El dardo de Nik, protegido por las normas vinculadas a la libertad de expresión, tuvo como respuesta un mensaje también por redes del ministro de Seguridad, Aníbal Fernández, quien ejerció un indudable ejercicio de poder al revelar dos datos que el común de la sociedad desconocía y se hicieron públicos justamente por esa información: que el dibujante tiene dos hijas en edad escolar y que ellas concurren a una escuela vinculada a la comunidad judía. Datos que nada tienen que ver con el ejercicio del derecho a réplica, natural en todo ciudadano y ciudadana, pero limitado en sus efectos para quienes ejercen cargos públicos por el peligroso efecto que pueden generar, como ya se ha visto en el pasado.

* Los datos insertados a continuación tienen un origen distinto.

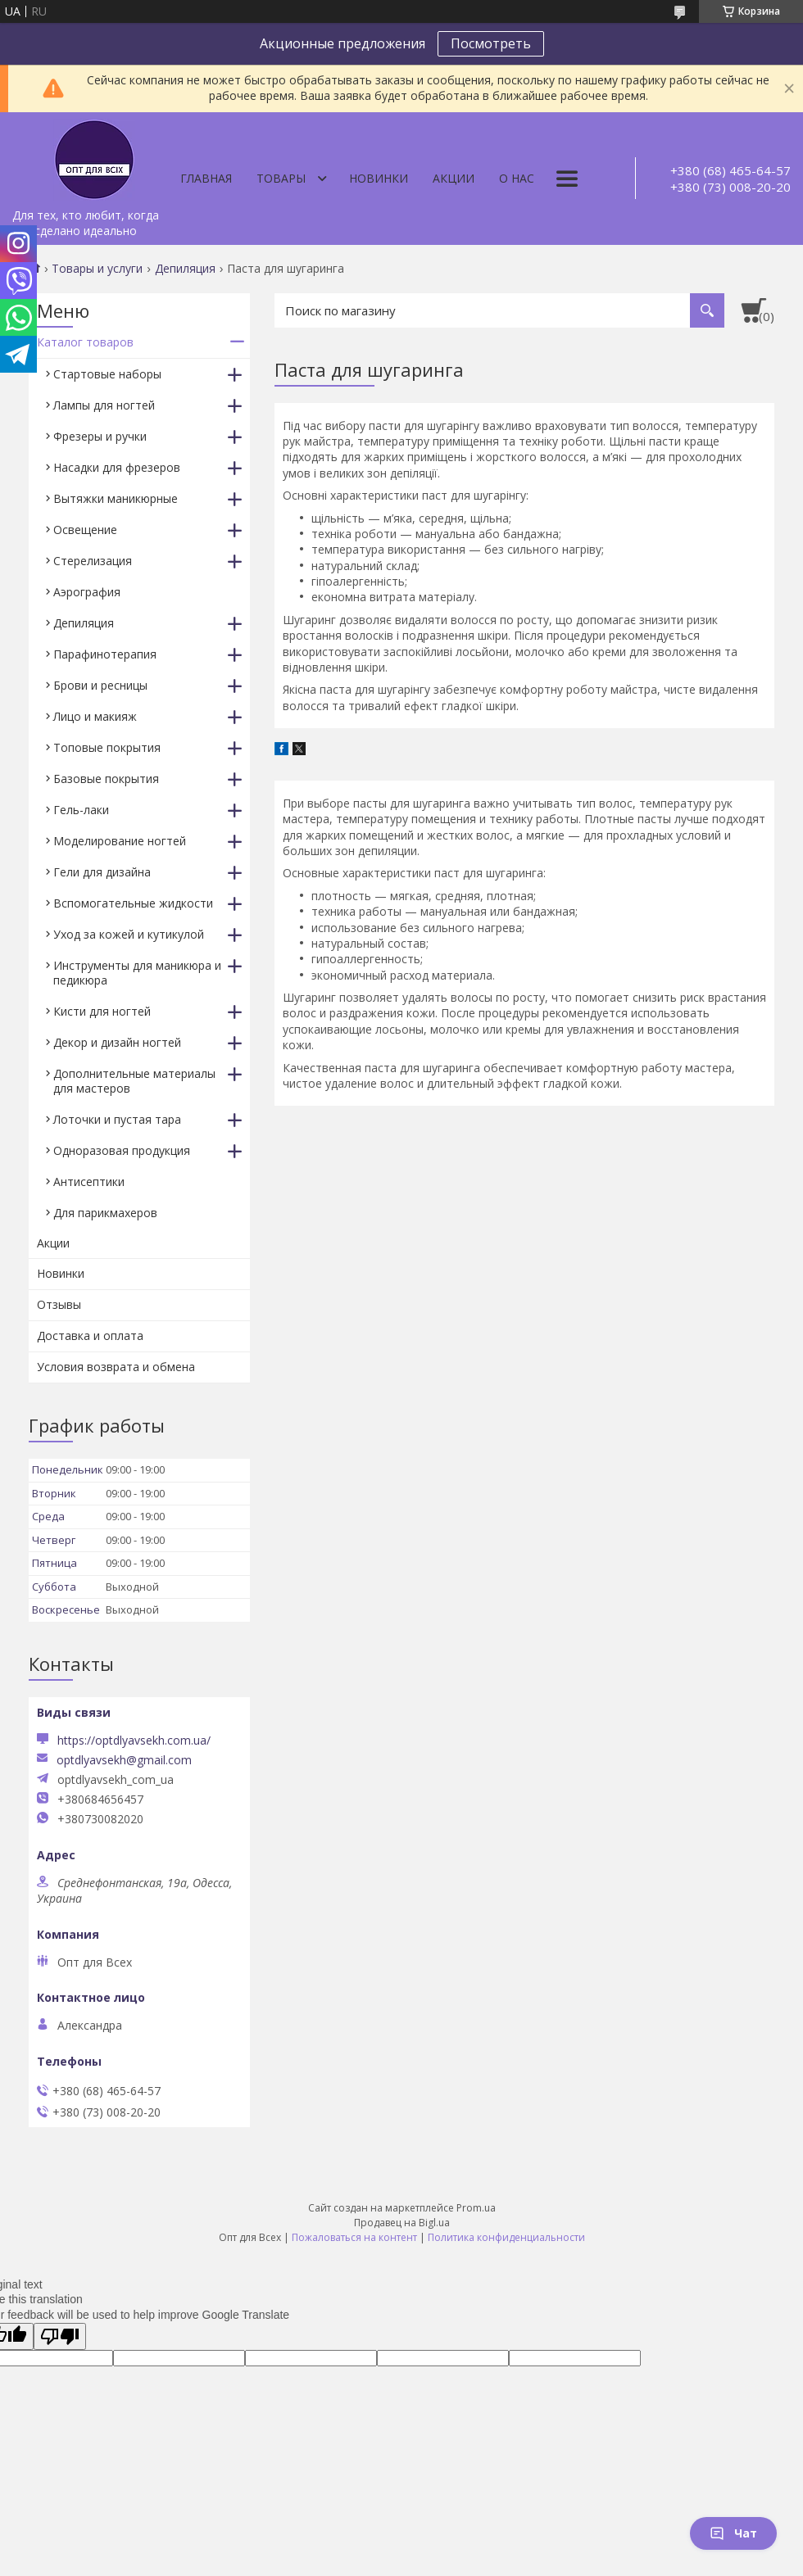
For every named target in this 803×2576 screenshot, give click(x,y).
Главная (206, 178)
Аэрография (86, 592)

Este ombudsman quiso traer este tema que ya ha ocupado y sigue ocupando espacios amplios en los medios, incluyendo PERFIL, porque entiende que toda ampliación de argumentos vale para beneficiar aun más la mirada de los lectores de este diario.
Cuando un funcionario ejerce el poder para aplicarlo a una discusión casi personal con un ciudadano, está creando un peligroso precedente. Ejerce, de hecho, una forma de violencia institucional que ha sido largamente estudiada por filósofos, sociólogos, expertos en política y en psicología.
En una investigación del Centro de Derechos Humanos Emilio Mignone, de la Universidad Nacional de Quilmes, se señala que “violencia institucional es el uso arbitrario o ilegítimo de fuerza, que es ejercido por agentes o funcionarios del Estado”. Y agrega: “Comprende diversas prácticas violentas de índole física, sexual, psíquica o simbólica. Estas acciones van en detrimento de una convivencia democrática plena, donde el Estado se convierte en el principal violador de los derechos humanos y de las libertades constitucionales, atentando contra la integridad física y la vida de los ciudadanos”.
Se podrá decir que el tuit de Aníbal Fernández no ha desembocado en una agresión física contra Nik, sus hijas y la escuela a la que ellas concurren. Sin embargo, el valor simbólico de sus palabras generó temor en sus destinatarios y un creciente malestar en la comunidad educativa, en la oposición, en buena parte del oficialismo y en la ciudadanía.
Hannah Arendt señaló en su artículo “Comprensión y política” (Esprit, junio de 1980, página 67): “La violencia empieza ahí donde el discurso se detiene. Las palabras usadas con fines polémicos pierden su calidad de palabra; se transforman en clichés. El lugar que ocupan los clichés en nuestro hablar diario y en los debates de todos los días podría medir muy bien a qué nivel no solo nos hemos despojado de nuestra facultad de palabra, sino también preparado a usar los medios violentos, mucho más eficaces para arreglar las controversias”.
El episodio ocurre en tiempos de grieta, consolidada cuando falta menos de un mes para definir las elecciones de medio término. Los defensores del señor Fernández centran sus críticas en la figura del dibujante, critican su capacidad humorística y justifican los dichos del funcionario como reacción ante lo que entendió como un mensaje agresivo contra la administración de la que forma parte.
En verdad, marginan la cuestión central: ejercer el poder que confiere su ministerio es el misil contra la bala de fogueo.